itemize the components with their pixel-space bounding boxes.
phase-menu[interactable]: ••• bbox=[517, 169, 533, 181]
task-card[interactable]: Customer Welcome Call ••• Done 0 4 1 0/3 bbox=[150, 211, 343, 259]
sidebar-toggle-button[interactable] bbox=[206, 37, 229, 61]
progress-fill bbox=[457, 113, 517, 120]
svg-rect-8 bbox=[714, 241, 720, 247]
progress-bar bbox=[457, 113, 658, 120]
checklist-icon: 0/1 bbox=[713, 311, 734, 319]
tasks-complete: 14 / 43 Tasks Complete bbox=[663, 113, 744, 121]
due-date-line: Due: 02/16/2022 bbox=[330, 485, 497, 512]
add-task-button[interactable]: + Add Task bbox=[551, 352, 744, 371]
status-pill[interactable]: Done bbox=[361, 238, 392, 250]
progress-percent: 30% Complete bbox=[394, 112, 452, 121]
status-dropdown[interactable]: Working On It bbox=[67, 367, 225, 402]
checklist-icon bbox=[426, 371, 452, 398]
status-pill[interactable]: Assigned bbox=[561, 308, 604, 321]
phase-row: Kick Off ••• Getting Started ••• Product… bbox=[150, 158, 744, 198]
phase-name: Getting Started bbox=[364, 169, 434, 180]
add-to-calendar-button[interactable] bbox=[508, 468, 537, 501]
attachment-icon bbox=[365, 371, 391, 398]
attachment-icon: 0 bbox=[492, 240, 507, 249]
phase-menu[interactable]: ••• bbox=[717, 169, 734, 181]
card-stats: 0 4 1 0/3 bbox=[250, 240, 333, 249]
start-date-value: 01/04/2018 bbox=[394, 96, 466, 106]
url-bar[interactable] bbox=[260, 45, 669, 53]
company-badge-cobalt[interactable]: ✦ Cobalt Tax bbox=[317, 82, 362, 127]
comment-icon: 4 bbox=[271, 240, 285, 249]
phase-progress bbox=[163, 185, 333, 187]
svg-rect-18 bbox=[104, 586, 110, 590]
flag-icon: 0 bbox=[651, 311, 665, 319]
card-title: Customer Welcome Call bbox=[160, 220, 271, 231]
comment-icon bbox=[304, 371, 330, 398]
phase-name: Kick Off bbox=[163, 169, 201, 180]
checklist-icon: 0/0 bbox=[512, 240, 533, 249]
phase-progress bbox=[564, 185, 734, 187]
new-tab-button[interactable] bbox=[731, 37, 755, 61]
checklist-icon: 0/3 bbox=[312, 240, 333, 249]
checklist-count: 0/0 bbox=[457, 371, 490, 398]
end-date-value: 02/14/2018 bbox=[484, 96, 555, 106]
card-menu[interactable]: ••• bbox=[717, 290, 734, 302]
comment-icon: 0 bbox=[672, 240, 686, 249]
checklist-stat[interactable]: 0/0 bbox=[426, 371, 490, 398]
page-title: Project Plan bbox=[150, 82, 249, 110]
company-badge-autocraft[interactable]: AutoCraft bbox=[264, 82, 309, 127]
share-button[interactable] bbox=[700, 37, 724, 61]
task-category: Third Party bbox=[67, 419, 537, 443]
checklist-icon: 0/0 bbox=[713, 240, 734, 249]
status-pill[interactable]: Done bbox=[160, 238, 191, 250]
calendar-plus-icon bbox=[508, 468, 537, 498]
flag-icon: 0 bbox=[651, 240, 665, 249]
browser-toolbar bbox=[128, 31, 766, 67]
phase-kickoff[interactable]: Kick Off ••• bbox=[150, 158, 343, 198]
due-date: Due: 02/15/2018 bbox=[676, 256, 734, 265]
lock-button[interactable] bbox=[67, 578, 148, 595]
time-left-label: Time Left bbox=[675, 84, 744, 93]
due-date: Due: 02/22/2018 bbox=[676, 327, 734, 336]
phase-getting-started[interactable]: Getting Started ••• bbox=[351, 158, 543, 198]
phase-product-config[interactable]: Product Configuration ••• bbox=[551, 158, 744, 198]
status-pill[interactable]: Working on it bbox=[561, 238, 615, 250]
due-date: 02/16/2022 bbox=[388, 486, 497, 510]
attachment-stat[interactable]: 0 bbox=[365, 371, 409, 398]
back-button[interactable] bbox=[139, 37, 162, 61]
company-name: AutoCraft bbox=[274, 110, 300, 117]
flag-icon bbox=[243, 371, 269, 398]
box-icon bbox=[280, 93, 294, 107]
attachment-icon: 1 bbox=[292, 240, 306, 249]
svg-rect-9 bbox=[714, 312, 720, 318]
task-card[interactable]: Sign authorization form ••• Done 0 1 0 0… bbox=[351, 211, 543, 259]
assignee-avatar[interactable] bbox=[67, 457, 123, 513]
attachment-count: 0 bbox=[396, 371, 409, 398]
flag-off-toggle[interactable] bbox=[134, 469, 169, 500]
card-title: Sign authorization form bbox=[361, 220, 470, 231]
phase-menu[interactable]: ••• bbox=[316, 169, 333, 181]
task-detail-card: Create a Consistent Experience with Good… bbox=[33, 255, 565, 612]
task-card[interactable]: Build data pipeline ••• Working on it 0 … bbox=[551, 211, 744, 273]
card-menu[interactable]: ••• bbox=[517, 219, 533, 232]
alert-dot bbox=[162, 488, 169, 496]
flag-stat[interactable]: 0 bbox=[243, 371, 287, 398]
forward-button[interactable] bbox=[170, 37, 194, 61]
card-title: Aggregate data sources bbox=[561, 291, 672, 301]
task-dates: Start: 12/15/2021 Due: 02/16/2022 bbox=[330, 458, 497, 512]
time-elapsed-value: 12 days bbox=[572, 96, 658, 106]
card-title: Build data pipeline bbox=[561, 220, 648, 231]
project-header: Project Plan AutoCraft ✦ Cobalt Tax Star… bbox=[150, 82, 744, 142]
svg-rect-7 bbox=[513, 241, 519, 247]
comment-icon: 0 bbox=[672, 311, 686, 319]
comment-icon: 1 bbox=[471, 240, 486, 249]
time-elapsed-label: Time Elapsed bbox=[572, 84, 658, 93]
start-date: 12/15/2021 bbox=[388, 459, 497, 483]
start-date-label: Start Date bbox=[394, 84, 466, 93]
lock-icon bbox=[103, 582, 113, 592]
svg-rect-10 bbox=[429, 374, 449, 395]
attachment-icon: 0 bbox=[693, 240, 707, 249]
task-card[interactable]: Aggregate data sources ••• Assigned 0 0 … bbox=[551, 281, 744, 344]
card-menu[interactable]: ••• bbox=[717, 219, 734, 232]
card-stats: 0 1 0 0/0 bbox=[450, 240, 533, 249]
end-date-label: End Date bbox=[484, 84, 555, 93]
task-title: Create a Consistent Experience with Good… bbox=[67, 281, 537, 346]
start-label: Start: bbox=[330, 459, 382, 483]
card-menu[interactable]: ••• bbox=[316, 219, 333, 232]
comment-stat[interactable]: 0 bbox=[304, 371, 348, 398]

- [YOUR ASSIGNMENT]:
The lines above that hold the word "Aggregate" should be found and copied out.

- [FINISHED EXERCISE]:
card-title: Aggregate data sources bbox=[561, 291, 672, 301]
task-card[interactable]: Aggregate data sources ••• Assigned 0 0 … bbox=[551, 281, 744, 344]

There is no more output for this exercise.